BRIGNONI: I didn't really talk to them about it, but I had been noticing my habits, my eating habits weren't really anything that I felt was setting a good example for them. I was drinking a lot of soda with every meal.

So I was noticing that my kids although we were teaching them to have good habits, healthy habits. I was noticing that they were really watching what I was doing. My 6-year-old would ask me, why do you drink so much soda, Dad? And that's kind of what - kind of hit me.

GUPTA: What are their ages?

BRIGNONI: 6, 5, 1.

GUPTA: Let me tell you real quick, but your kids will watch you do this as well. And at some point you will feel guilty about the time it takes to train, but keep in mind your kids are watching this and it's going to be a good example for them. Nina, 58 is the new 28.

LOVEL: That's right. It really is.

GUPTA: I love it.

LOVEL: We're living longer and we may as well be as healthy as we can be.

GUPTA: Obviously, you can get a sense of your attitude and optimism and your attitude toward age specifically, but what inspired this?

LOVEL: Well, I just started running last summer. I had a friend who inspired me because she had never moved a muscle before and she started running. I just felt so much better. I just felt great.

Then we had a speaker at rotary one day. He does iron man triathlons and he showed us a video. I left there thinking I might like to do a triathlon. I don't what came over me and then it wasn't a week before I found the contest.

GUPTA: And six months from now, how do you want to be different?

LOVEL: I want to be healthier than I am and I want feel even more energetic than I already do.

GUPTA: Good for you. Welcome.
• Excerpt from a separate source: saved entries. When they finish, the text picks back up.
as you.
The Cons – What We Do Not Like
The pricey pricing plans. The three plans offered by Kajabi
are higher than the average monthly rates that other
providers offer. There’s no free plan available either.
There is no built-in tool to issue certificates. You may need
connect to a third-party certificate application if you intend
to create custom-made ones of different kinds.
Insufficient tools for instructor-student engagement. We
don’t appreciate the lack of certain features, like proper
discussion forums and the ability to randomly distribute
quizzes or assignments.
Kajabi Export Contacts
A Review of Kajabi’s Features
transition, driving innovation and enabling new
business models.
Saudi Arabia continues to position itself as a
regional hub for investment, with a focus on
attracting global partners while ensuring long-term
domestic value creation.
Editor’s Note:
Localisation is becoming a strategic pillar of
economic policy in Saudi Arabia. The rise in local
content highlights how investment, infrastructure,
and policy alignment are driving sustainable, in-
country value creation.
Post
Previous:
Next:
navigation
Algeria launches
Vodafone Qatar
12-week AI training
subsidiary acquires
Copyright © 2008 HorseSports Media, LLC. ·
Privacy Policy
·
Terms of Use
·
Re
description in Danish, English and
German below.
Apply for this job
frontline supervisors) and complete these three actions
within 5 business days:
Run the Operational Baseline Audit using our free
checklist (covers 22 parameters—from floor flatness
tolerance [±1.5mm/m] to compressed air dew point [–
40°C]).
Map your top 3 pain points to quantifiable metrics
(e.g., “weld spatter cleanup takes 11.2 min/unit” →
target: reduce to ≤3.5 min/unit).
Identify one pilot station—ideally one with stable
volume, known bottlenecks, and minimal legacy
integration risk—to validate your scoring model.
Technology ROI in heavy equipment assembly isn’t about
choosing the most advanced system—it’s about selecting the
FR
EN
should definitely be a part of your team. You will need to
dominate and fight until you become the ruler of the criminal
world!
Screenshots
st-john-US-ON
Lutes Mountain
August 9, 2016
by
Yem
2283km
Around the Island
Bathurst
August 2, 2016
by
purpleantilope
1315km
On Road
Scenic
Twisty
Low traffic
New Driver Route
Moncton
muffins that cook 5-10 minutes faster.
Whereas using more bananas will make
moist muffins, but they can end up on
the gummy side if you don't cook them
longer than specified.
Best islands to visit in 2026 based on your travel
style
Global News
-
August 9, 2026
Kas, you know, one of the things that really struck us was you said when you're growing up in India and Malaysia, sports especially among girls was really not encouraged. You're going to do this. A lot of people will watch you as an Indian woman doing this. Besides for yourself, what other examples or messages are you trying to send?
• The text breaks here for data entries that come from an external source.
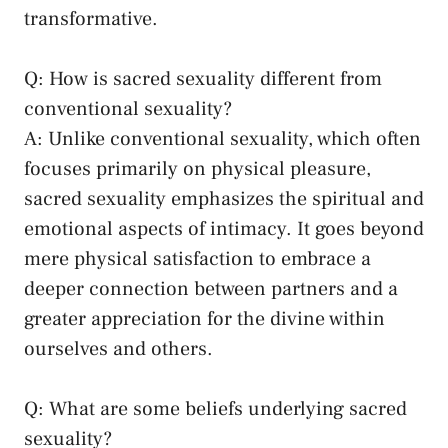
transformative.
Q: How is sacred sexuality different from
conventional sexuality?
A: Unlike conventional sexuality, which often
focuses ‍primarily⁤ on physical pleasure,
‌sacred sexuality emphasizes the ⁣spiritual and
emotional aspects of intimacy. It goes beyond
‌mere physical satisfaction to embrace a
deeper connection between partners and a
greater appreciation for the divine within
ourselves and others.
Q:‍ What are some‍ beliefs underlying‍ sacred
sexuality?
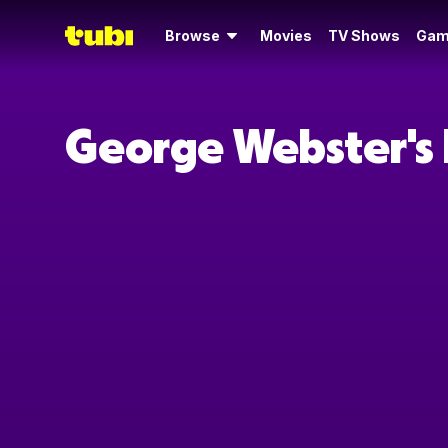
Browse
Movies
TV Shows
Gam
George Webster's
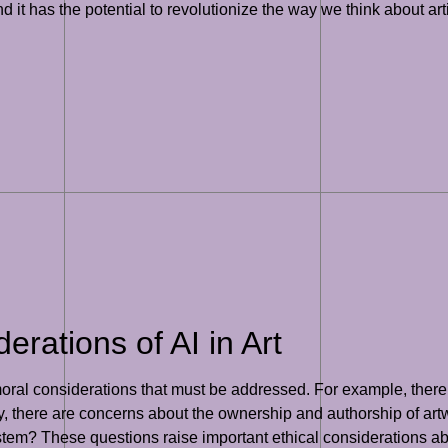
nd it has the potential to revolutionize the way we think about art
erations of AI in Art
 moral considerations that must be addressed. For example, there 
ly, there are concerns about the ownership and authorship of ar
tem? These questions raise important ethical considerations abou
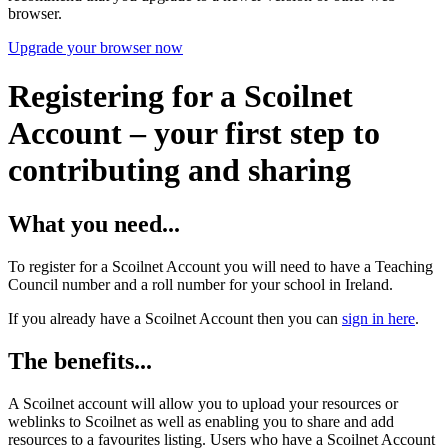
browser.
Upgrade your browser now
Registering for a Scoilnet
Account – your first step to
contributing and sharing
What you need...
To register for a Scoilnet Account you will need to have a Teaching
Council number and a roll number for your school in Ireland.
If you already have a Scoilnet Account then you can
sign in here
.
The benefits...
A Scoilnet account will allow you to upload your resources or
weblinks to Scoilnet as well as enabling you to share and add
resources to a favourites listing. Users who have a Scoilnet Account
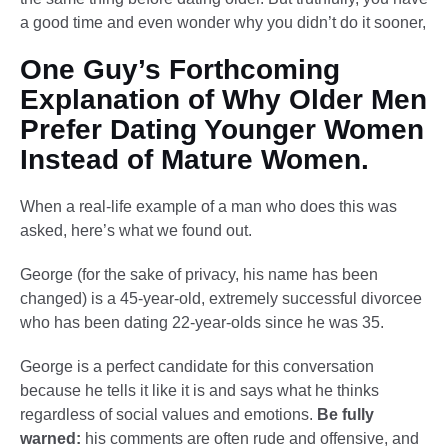
a good time and even wonder why you didn’t do it sooner,
One Guy’s Forthcoming
Explanation of Why Older Men
Prefer Dating Younger Women
Instead of Mature Women.
When a real-life example of a man who does this was
asked, here’s what we found out.
George (for the sake of privacy, his name has been
changed) is a 45-year-old, extremely successful divorcee
who has been dating 22-year-olds since he was 35.
George is a perfect candidate for this conversation
because he tells it like it is and says what he thinks
regardless of social values and emotions.
Be fully
warned:
his comments are often rude and offensive, and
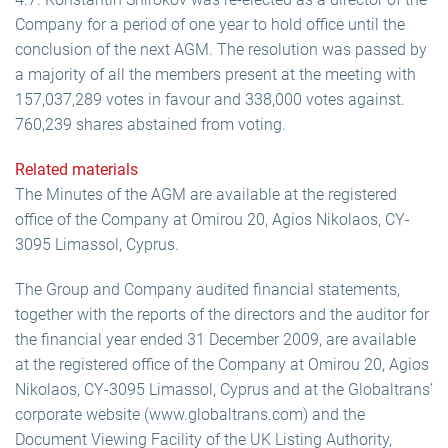
Company for a period of one year to hold office until the
conclusion of the next AGM. The resolution was passed by
a majority of all the members present at the meeting with
157,037,289 votes in favour and 338,000 votes against.
760,239 shares abstained from voting.
Related materials
The Minutes of the AGM are available at the registered
office of the Company at Omirou 20, Agios Nikolaos, CY-
3095 Limassol, Cyprus.
The Group and Company audited financial statements,
together with the reports of the directors and the auditor for
the financial year ended 31 December 2009, are available
at the registered office of the Company at Omirou 20, Agios
Nikolaos, CY-3095 Limassol, Cyprus and at the Globaltrans’
corporate website (www.globaltrans.com) and the
Document Viewing Facility of the UK Listing Authority,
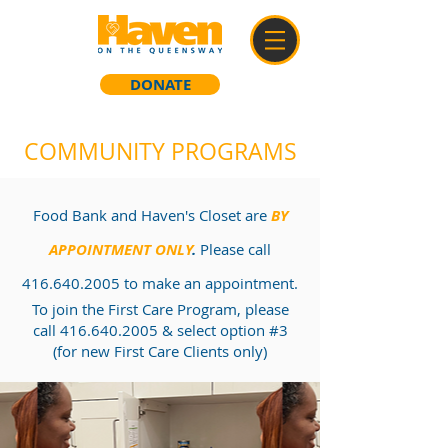
DONATE
COMMUNITY PROGRAMS
Food Bank and Haven's Closet are
BY
APPOINTMENT ONLY
.
Please call
416.640.2005
to make an appointment.
To join the First Care Program, please
call
416.640.2005
& select option #3
(for new First Care Clients only)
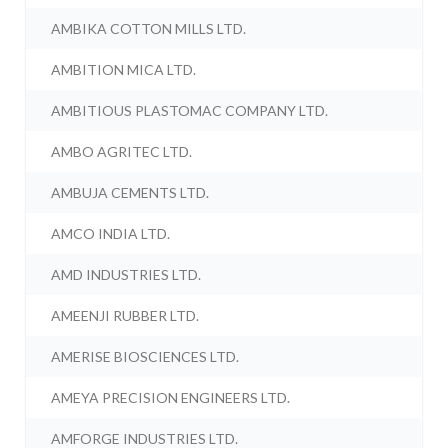
AMBIKA COTTON MILLS LTD.
AMBITION MICA LTD.
AMBITIOUS PLASTOMAC COMPANY LTD.
AMBO AGRITEC LTD.
AMBUJA CEMENTS LTD.
AMCO INDIA LTD.
AMD INDUSTRIES LTD.
AMEENJI RUBBER LTD.
AMERISE BIOSCIENCES LTD.
AMEYA PRECISION ENGINEERS LTD.
AMFORGE INDUSTRIES LTD.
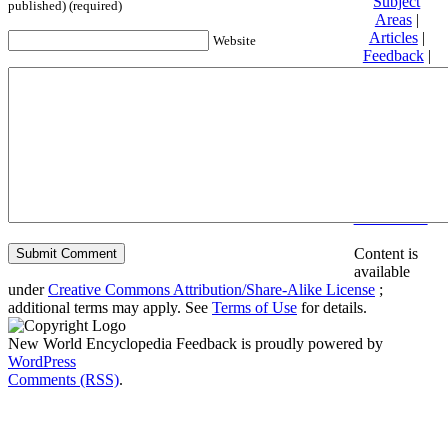
Subject
published) (required)
Areas
|
Articles
|
Website
Feedback
|
Friends and
Affiliates
|
Donate
Privacy
policy
About New
World
Encyclopedia
Disclaimers
Content is
available
under
Creative Commons Attribution/Share-Alike License
;
additional terms may apply. See
Terms of Use
for details.
New World Encyclopedia Feedback is proudly powered by
WordPress
Comments (RSS)
.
SEERLA: Well, that sports and athletics can be a part of your life, hand in hand with academics. I have two girls myself. I want them to have a balanced education. I want them to see me and see that, you know, you can do sports and study and you can do both and be good at it.
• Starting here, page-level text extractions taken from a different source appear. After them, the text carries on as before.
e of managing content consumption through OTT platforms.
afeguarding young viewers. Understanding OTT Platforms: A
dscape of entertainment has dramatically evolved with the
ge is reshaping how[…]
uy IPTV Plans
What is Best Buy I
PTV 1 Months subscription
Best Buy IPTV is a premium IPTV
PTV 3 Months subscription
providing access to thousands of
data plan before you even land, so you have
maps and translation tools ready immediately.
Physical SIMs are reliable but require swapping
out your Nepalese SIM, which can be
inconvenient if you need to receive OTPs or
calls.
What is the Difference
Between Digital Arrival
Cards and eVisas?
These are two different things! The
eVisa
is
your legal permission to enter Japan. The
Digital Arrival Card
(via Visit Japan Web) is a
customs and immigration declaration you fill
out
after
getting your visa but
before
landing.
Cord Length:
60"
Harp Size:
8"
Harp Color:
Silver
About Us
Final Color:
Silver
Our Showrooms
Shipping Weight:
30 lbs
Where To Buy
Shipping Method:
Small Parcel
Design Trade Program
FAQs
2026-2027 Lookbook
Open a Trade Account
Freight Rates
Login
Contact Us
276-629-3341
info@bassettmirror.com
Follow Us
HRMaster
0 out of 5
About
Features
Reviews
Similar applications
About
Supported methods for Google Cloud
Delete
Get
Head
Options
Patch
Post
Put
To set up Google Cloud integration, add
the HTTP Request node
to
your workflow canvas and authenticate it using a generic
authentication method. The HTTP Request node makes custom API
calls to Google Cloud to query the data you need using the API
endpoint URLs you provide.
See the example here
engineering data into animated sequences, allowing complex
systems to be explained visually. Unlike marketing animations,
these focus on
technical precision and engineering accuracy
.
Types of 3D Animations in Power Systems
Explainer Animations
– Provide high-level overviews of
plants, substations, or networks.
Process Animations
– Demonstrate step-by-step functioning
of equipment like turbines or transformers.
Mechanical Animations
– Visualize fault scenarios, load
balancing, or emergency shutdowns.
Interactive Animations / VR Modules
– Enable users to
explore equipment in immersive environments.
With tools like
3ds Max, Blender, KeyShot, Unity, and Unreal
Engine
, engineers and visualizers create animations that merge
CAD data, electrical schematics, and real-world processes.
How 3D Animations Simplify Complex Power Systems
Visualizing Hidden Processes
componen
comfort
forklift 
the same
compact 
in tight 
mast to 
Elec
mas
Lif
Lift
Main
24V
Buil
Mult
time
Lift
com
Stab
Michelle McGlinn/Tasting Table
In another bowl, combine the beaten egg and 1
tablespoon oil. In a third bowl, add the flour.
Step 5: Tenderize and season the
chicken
GUPTA: What did they say when you told them you were doing this?

SEERLA: When I told them I was going to swim in the Hudson River, my daughter said, are you going to be swimming with fish?

GUPTA: Among other things.

SEERLA: She said, I want to swim, too.

GUPTA: That's sweet. Maybe we'll see her at the finish line.

SEERLA: Yes, yes. She said she wants to make a flag and wave it.

GUPTA: My mom did the same thing for me.

A lot of girls here, by the way, three girls, two girls, three girls. Congratulations to all of you. It will be an exciting six months. You will be transformed as I was.

And for those of you at home who want to join in, we encourage you to do so. Join with our training. We'll be posting workout, nutrition plans every week on our web site, Cnnhealth.com and all six tri-athletes and the coaches will be blogging. They will share videos of the journey every step of the way.

Thanks for watching. I'm Dr. Sanjay Gupta. More news on CNN starts right now.